Most IT professionals can be divided into two categories: supporting roles (IT) or programmers (IS). Let's take a moment to focus on their viewpoints and concerns:
IT Supporting Roles These individuals include help desk, user support, server administrators, and network administration. Their scope of influence is on purchasing, installing, and supporting off-the-shelf products. Therefore, the solutions they propose may follow a specific vendor's product line rather than consider other options. In the media business,99 percent of all solutions will be based on using Apple computers because of the well-known advantages in the complex media production workflow. Generally, Microsoft users work in an office environment, where productivity is based on a simpler workflow of independent tasks: email, word processing, spreadsheets, and less-sophisticated presentations such as PowerPoint. Whether it's Apple or Microsoft Windows users, we are usually referring to commercial off-the-shelf software.

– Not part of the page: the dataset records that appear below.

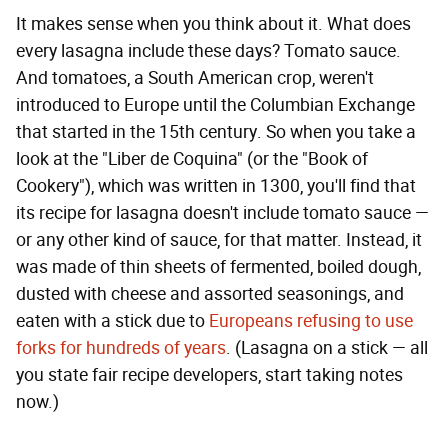
It makes sense when you think about it. What does
every lasagna include these days? Tomato sauce.
And tomatoes, a South American crop, weren't
introduced to Europe until the Columbian Exchange
that started in the 15th century. So when you take a
look at the "Liber de Coquina" (or the "Book of
Cookery"), which was written in 1300, you'll find that
its recipe for lasagna doesn't include tomato sauce —
or any other kind of sauce, for that matter. Instead, it
was made of thin sheets of fermented, boiled dough,
dusted with cheese and assorted seasonings, and
eaten with a stick due to
Europeans refusing to use
forks for hundreds of years
. (Lasagna on a stick — all
you state fair recipe developers, start taking notes
now.)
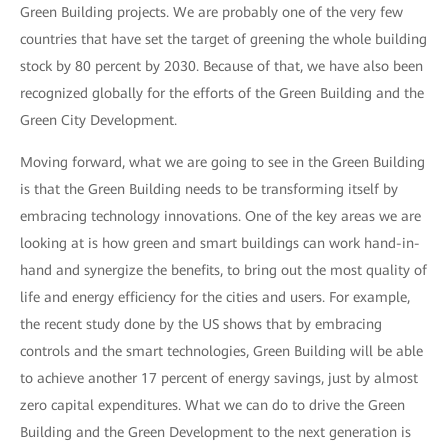
Green Building projects. We are probably one of the very few
countries that have set the target of greening the whole building
stock by 80 percent by 2030. Because of that, we have also been
recognized globally for the efforts of the Green Building and the
Green City Development.
Moving forward, what we are going to see in the Green Building
is that the Green Building needs to be transforming itself by
embracing technology innovations. One of the key areas we are
looking at is how green and smart buildings can work hand-in-
hand and synergize the benefits, to bring out the most quality of
life and energy efficiency for the cities and users. For example,
the recent study done by the US shows that by embracing
controls and the smart technologies, Green Building will be able
to achieve another 17 percent of energy savings, just by almost
zero capital expenditures. What we can do to drive the Green
Building and the Green Development to the next generation is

The IT viewpoint of system security is limited to functions such as enabling/disabling settings, running system scanners (antivirus, port, or services analyzer), loading vendor patches, making data backups, and following physical security procedures. IT support systems are primarily geared toward detecting attacks through "known" system vulnerabilities. Utterly rare is any defense in place against attacks on middleware. Middleware is every program or driver existing between the user interface and their data. Actually changing a complete series of default settings when installing programs is extremely rare by IT staff for fear of creating support headaches. IT people almost never run the custom installation nor should the auditor expect IT operations to delete unnecessary lines of program code from an open source software package. The highest security impact rests on the programmers.
IS Programmers Programmers actually decide on the security architecture while designing and writing the software application. This applies to both end-user applications as well as to operating systems. Building in-depth security can be a real pain to developers because the user may never even see it. For programmers, the security is predicated on the services and protocols they choose to use, port numbers, add-in functions by embedding smaller programs, and logic procedures. Advanced yet required security functions such as encrypted databases are dependent on complex key management, often requiring skills beyond the typical programmer.
Today the vast majority of breaches occur through exploiting design faults in software applications. Common hacker targets include embedded login ID with passwords stored in scripts for the programs to interact with other programs. These new attacks against overlooked or ignored program weaknesses are referred to as zero-day attacks because they use specialized types of circumvention not previously known to IT support staff.